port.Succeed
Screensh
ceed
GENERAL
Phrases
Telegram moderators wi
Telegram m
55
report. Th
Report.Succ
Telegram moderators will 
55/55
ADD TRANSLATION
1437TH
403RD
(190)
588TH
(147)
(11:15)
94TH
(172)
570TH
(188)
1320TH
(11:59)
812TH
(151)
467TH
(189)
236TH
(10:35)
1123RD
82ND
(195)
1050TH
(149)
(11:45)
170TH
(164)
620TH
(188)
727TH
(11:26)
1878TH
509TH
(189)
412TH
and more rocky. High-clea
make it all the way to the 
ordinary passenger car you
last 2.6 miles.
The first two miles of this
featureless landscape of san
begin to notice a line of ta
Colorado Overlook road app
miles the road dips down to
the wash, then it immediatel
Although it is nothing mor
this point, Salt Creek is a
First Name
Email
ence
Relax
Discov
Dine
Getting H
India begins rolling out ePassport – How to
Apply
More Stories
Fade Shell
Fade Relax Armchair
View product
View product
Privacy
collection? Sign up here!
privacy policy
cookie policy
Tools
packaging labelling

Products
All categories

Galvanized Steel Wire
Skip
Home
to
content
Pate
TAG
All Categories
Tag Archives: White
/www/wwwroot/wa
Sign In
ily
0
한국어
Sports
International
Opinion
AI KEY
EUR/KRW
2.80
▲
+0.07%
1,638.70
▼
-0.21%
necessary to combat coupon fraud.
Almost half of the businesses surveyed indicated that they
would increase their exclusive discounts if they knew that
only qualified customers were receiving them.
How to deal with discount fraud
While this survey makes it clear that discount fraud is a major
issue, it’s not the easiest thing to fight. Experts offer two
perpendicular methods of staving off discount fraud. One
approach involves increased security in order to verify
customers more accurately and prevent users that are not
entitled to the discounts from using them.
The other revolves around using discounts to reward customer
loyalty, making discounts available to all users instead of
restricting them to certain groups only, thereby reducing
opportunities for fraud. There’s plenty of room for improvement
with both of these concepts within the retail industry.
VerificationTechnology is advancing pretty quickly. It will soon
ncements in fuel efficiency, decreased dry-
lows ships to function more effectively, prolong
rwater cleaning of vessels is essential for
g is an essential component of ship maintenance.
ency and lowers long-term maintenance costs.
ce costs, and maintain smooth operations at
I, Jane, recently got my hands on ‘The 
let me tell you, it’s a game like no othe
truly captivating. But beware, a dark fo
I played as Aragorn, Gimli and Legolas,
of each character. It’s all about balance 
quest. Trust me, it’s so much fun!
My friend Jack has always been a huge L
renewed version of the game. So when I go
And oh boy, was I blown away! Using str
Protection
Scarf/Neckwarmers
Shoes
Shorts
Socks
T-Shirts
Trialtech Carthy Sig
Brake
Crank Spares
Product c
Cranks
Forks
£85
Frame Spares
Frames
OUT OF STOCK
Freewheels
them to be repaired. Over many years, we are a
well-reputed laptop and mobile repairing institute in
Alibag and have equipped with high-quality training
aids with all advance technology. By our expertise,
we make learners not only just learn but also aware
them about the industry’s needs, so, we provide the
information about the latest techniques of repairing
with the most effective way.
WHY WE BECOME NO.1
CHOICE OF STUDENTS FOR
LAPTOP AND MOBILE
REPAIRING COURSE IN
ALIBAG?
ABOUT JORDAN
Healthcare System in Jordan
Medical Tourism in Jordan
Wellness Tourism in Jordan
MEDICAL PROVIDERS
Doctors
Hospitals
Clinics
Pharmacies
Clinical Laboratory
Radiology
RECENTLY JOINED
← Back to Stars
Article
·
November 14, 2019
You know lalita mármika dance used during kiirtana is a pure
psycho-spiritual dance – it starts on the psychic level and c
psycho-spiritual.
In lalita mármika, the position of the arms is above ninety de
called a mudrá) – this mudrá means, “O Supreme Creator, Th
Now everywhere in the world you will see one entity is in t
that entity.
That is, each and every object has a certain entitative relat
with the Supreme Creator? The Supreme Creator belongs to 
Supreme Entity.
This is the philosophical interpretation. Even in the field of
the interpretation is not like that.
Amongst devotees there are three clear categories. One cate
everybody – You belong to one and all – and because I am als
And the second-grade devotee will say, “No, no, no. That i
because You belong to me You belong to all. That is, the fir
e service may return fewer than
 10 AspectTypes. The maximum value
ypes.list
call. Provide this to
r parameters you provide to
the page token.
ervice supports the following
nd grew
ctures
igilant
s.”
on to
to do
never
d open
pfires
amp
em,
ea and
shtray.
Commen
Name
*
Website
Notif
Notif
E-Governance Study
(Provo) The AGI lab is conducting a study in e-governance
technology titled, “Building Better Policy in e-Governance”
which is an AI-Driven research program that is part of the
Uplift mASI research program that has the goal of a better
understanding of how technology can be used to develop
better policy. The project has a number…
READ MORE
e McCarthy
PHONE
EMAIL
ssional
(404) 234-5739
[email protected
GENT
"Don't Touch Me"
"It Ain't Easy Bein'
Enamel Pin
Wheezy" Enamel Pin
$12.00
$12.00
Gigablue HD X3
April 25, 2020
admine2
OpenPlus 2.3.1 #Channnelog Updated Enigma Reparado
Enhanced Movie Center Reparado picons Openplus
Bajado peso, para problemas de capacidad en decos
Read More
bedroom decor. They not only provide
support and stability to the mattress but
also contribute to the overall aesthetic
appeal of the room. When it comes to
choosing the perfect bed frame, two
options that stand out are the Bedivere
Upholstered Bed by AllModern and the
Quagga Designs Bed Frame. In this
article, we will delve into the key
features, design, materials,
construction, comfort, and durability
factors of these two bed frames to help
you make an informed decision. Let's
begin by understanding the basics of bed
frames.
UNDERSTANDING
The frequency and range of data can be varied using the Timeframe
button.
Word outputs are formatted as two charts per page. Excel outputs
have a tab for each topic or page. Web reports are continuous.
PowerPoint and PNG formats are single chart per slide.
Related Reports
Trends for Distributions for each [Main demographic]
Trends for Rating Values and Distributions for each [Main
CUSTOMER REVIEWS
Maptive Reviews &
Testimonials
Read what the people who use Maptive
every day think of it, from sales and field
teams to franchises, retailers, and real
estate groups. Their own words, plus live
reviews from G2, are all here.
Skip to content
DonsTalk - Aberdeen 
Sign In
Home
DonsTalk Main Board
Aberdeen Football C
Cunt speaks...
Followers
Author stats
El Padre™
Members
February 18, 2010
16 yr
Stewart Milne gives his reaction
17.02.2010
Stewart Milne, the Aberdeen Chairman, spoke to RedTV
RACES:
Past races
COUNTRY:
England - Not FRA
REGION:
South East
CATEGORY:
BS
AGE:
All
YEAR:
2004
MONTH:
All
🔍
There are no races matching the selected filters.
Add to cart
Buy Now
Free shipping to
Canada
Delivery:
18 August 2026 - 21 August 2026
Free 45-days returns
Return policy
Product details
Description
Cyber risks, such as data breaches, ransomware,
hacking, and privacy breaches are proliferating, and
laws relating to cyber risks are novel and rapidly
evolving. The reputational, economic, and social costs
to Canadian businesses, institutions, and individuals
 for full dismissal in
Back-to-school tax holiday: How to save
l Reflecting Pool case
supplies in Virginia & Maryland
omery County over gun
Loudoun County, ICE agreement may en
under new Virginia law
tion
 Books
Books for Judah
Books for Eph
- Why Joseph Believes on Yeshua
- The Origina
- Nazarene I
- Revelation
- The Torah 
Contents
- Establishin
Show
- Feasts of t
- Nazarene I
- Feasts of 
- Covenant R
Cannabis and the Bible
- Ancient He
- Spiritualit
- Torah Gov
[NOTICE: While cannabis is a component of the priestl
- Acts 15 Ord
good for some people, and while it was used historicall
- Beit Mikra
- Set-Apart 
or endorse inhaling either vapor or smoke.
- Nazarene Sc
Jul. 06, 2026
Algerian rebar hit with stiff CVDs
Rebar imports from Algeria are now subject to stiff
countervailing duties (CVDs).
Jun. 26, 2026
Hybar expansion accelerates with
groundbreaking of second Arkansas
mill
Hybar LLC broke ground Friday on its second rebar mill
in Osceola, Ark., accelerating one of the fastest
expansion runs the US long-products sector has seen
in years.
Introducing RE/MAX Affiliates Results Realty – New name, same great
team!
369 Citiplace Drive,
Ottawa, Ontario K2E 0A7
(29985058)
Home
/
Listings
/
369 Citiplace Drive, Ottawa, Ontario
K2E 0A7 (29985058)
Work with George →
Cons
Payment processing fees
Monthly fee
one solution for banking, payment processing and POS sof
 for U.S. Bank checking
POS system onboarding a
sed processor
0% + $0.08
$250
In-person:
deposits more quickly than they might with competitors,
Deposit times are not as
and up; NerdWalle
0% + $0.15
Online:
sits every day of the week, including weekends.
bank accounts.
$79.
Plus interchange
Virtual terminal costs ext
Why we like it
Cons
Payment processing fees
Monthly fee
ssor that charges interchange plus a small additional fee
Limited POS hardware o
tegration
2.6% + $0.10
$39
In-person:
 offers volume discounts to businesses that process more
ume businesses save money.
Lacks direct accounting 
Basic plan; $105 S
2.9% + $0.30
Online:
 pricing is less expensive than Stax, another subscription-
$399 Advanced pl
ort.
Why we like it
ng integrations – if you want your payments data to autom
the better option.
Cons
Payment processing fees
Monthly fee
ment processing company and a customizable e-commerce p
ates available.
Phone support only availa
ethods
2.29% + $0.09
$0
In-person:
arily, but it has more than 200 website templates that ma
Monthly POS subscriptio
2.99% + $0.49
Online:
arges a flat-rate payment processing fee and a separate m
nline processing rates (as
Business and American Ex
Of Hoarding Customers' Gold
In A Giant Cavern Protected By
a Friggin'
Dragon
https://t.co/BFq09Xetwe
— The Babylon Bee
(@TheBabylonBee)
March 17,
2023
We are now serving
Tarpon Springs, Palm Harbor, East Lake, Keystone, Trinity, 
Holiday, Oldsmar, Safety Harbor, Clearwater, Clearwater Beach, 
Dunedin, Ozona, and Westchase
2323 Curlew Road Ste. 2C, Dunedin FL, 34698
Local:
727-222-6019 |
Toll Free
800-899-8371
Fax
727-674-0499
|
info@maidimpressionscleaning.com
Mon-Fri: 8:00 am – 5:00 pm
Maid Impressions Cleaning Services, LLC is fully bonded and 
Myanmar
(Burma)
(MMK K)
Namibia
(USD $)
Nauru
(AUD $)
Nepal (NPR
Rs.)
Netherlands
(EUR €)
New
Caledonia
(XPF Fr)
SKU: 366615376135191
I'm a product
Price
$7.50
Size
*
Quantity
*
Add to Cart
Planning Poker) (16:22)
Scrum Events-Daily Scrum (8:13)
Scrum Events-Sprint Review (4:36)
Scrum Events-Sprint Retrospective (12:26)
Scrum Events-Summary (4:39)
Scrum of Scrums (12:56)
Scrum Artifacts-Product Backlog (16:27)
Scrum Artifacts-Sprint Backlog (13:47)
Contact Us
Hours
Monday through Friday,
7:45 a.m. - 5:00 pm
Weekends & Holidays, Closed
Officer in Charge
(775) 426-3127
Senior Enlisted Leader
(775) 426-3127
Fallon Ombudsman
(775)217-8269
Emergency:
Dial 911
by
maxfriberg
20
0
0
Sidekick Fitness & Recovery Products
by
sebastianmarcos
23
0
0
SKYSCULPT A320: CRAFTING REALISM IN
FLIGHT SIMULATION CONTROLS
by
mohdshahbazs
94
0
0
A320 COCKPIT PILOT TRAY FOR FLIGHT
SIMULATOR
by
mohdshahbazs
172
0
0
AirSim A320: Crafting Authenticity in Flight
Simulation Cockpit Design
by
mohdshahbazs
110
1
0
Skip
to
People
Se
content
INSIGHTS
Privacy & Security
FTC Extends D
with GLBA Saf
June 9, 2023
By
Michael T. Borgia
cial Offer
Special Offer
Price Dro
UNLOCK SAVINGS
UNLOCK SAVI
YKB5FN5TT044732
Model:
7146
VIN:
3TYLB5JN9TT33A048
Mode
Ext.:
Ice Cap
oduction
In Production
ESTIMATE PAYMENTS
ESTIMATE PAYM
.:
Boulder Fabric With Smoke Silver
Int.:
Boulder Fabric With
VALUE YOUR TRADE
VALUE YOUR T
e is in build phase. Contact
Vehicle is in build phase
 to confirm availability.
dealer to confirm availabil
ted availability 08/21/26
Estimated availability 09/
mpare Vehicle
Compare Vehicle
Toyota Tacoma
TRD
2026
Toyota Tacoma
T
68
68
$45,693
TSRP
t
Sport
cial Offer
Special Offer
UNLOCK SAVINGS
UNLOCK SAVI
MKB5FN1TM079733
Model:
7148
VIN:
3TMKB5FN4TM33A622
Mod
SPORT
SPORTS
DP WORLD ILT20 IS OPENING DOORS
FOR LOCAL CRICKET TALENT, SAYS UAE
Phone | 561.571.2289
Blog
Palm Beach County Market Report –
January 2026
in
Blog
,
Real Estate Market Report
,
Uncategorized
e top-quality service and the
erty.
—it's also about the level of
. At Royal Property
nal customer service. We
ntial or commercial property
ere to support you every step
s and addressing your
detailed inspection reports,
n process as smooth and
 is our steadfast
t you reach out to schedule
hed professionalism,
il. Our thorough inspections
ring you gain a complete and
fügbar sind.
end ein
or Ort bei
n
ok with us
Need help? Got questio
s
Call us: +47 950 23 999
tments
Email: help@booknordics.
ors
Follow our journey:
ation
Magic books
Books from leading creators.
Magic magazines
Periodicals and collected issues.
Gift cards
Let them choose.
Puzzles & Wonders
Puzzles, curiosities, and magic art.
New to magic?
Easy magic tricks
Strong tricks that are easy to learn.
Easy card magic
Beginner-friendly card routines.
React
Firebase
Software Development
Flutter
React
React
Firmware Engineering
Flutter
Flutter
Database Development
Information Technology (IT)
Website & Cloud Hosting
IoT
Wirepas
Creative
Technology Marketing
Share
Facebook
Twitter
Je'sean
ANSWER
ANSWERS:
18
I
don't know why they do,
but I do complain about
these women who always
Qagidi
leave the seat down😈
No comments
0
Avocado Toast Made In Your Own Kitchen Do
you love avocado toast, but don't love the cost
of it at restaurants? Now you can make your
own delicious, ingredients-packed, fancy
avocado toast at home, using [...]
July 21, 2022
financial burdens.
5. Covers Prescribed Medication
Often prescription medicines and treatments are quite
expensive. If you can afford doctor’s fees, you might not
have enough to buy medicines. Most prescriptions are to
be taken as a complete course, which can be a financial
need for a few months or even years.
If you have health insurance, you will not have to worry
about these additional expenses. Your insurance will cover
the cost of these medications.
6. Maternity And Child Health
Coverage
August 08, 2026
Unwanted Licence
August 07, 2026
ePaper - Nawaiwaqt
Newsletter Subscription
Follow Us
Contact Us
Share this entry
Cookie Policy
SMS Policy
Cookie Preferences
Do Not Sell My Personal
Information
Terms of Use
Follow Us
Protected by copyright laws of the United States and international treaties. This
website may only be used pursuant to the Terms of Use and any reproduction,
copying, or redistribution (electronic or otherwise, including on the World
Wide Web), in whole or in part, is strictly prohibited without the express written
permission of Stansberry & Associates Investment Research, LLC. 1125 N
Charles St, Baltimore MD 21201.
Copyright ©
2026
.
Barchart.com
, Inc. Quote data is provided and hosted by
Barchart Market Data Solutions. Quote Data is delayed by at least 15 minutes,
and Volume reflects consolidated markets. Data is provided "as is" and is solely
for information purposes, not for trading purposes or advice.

Work task: Among the records above, only the lines between the line holding "this point, Salt Creek is a" and the line holding "I, Jane, recently got my hands on ‘The", inclusive, are to be output, exactly as written.

Response below:
this point, Salt Creek is a
First Name
Email
ence
Relax
Discov
Dine
Getting H
India begins rolling out ePassport – How to
Apply
More Stories
Fade Shell
Fade Relax Armchair
View product
View product
Privacy
collection? Sign up here!
privacy policy
cookie policy
Tools
packaging labelling

Products
All categories

Galvanized Steel Wire
Skip
Home
to
content
Pate
TAG
All Categories
Tag Archives: White
/www/wwwroot/wa
Sign In
ily
0
한국어
Sports
International
Opinion
AI KEY
EUR/KRW
2.80
▲
+0.07%
1,638.70
▼
-0.21%
necessary to combat coupon fraud.
Almost half of the businesses surveyed indicated that they
would increase their exclusive discounts if they knew that
only qualified customers were receiving them.
How to deal with discount fraud
While this survey makes it clear that discount fraud is a major
issue, it’s not the easiest thing to fight. Experts offer two
perpendicular methods of staving off discount fraud. One
approach involves increased security in order to verify
customers more accurately and prevent users that are not
entitled to the discounts from using them.
The other revolves around using discounts to reward customer
loyalty, making discounts available to all users instead of
restricting them to certain groups only, thereby reducing
opportunities for fraud. There’s plenty of room for improvement
with both of these concepts within the retail industry.
VerificationTechnology is advancing pretty quickly. It will soon
ncements in fuel efficiency, decreased dry-
lows ships to function more effectively, prolong
rwater cleaning of vessels is essential for
g is an essential component of ship maintenance.
ency and lowers long-term maintenance costs.
ce costs, and maintain smooth operations at
I, Jane, recently got my hands on ‘The 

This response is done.